*** Opening of INFORMATION SHOWN ***

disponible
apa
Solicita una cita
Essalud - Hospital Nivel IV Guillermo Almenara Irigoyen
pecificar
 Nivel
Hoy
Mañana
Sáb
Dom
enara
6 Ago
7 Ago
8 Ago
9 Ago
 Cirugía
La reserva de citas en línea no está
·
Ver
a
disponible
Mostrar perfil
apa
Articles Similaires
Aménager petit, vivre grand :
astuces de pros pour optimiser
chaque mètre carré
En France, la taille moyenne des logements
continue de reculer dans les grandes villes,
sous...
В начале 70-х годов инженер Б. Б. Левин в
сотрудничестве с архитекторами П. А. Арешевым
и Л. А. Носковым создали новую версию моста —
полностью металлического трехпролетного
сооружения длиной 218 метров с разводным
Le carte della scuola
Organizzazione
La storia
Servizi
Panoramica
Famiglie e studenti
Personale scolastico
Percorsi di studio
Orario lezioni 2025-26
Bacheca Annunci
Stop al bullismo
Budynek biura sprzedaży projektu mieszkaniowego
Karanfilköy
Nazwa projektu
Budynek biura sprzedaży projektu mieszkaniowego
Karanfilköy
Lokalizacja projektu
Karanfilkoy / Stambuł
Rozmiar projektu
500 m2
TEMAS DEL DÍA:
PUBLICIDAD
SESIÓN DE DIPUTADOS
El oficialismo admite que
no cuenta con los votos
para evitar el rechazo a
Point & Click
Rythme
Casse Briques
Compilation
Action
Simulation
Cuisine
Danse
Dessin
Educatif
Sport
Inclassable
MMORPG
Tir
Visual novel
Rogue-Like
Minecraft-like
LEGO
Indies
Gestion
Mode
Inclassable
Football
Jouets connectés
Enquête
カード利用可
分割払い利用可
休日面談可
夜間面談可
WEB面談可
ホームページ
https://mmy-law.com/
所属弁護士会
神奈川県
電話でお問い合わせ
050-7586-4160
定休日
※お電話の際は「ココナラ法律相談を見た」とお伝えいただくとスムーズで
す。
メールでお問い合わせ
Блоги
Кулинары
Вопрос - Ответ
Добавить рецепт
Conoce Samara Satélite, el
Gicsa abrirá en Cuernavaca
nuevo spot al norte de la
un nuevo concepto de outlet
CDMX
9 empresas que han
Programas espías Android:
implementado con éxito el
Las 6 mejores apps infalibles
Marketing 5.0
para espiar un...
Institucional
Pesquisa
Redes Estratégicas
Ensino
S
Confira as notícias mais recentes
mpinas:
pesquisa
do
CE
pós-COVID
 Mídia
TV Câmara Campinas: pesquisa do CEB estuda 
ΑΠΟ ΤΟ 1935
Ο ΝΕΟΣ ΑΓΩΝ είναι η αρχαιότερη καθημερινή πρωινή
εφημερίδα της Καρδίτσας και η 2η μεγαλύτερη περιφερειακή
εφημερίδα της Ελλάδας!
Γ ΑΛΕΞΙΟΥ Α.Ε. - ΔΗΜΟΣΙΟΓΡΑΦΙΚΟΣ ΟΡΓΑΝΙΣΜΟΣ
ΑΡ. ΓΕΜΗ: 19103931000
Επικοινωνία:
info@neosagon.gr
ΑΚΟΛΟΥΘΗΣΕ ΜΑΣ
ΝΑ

*** Close of INFORMATION SHOWN ***

▸ EXERCISE DETAILS: Retype only this range exactly: the first line of the data through the line where "полностью металлического трехпролетного" appears.

▸ EXERCISE RESPONSE:
disponible
apa
Solicita una cita
Essalud - Hospital Nivel IV Guillermo Almenara Irigoyen
pecificar
 Nivel
Hoy
Mañana
Sáb
Dom
enara
6 Ago
7 Ago
8 Ago
9 Ago
 Cirugía
La reserva de citas en línea no está
·
Ver
a
disponible
Mostrar perfil
apa
Articles Similaires
Aménager petit, vivre grand :
astuces de pros pour optimiser
chaque mètre carré
En France, la taille moyenne des logements
continue de reculer dans les grandes villes,
sous...
В начале 70-х годов инженер Б. Б. Левин в
сотрудничестве с архитекторами П. А. Арешевым
и Л. А. Носковым создали новую версию моста —
полностью металлического трехпролетного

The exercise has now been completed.